FANG+ correlation to 10-year U.S. Treasury yield (rolling 30-day)
Source: Bloomberg Finance, L.P., FS Investments, as of April 15, 2021. FANG+ represented by the NYSE FANG+ Index, a market cap-weighted index of Apple, Alphabet, Amazon, Facebook, Netflix and Microsoft.
- While fixed income investments have been front and center for many investors concerned about the impact of rising interest rates, equity markets have also felt rates’ impact.
- Headline returns for the S&P 500, of course, remain strong. Yet market leadership this year has been a mirror image of last, when tech was a clear leader, as growth-oriented technology names have underperformed amid today’s higher interest rate environment.
- Put another way: Markets are still strong, but tech stocks have shown a sense of fragility in recent months as interest rates have risen.

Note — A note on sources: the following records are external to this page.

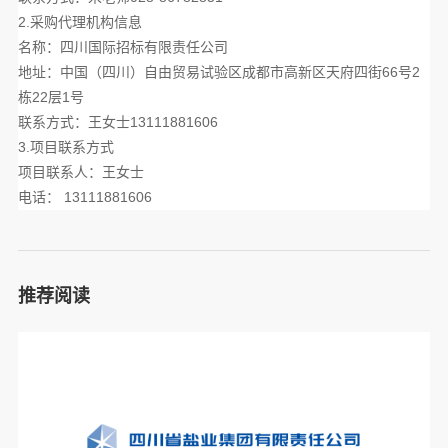
2.采购代理机构信息
名称：四川国际招标有限责任公司
地址：中国（四川）自由贸易试验区成都市高新区天府四街
66
号
2
栋
22
层
1
号
联系方式：王女士
13111881606
3.项目联系方式
项目联系人：王女士
电话：
13111881606
推荐阅读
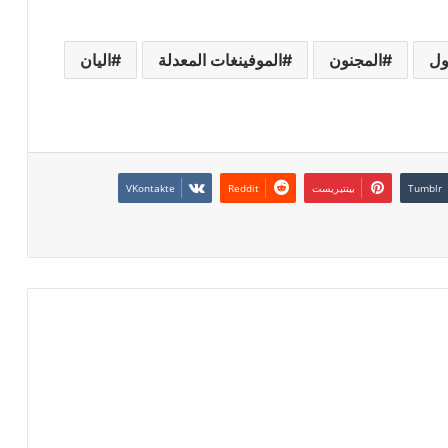
ول
المجنون
الموفينغات المعدلة
اليان
بينتيريست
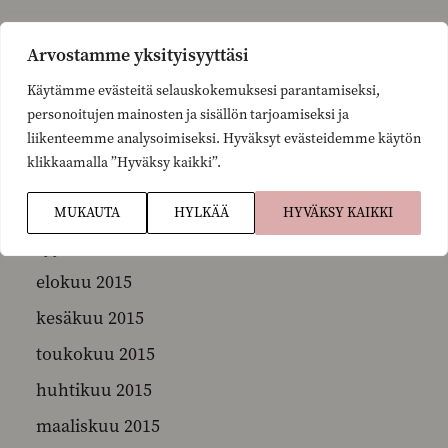
maaliskuu 2016
Arvostamme yksityisyyttäsi
helmikuu 2016
Käytämme evästeitä selauskokemuksesi parantamiseksi,
tammikuu 2016
personoitujen mainosten ja sisällön tarjoamiseksi ja
joulukuu 2015
liikenteemme analysoimiseksi. Hyväksyt evästeidemme käytön
klikkaamalla ”Hyväksy kaikki”.
marraskuu 2015
lokakuu 2015
MUKAUTA
HYLKÄÄ
HYVÄKSY KAIKKI
syyskuu 2015
elokuu 2015
kesäkuu 2015
toukokuu 2015
huhtikuu 2015
maaliskuu 2015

- The chart shows FANG+ stocks’ correlation to the 10-year U.S. Treasury yield.1 The correlation remained mostly positive into November 2020, meaning FANG+ stocks rose along with the 10-year yield.
- As rates have since begun to climb more sharply, however, this correlation has turned increasingly negative—that is, FANG+ stock prices fell as rates jumped.

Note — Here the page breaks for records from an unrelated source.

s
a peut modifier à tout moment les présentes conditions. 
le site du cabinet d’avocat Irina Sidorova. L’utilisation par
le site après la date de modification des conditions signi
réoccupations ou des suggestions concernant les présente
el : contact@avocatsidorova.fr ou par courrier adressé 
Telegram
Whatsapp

- While the speed and direction of future interest rate moves remain up for debate—rates have settled in April, for example, prompting tech to outperform again—their impact on growth stocks in general and large-cap tech stocks in particular has been notable.
- With this in mind, active investment strategies that allow for significant flexibility between growth-value and cyclical-defensive stocks may offer investors the potential to take advantage of rapidly changing market conditions.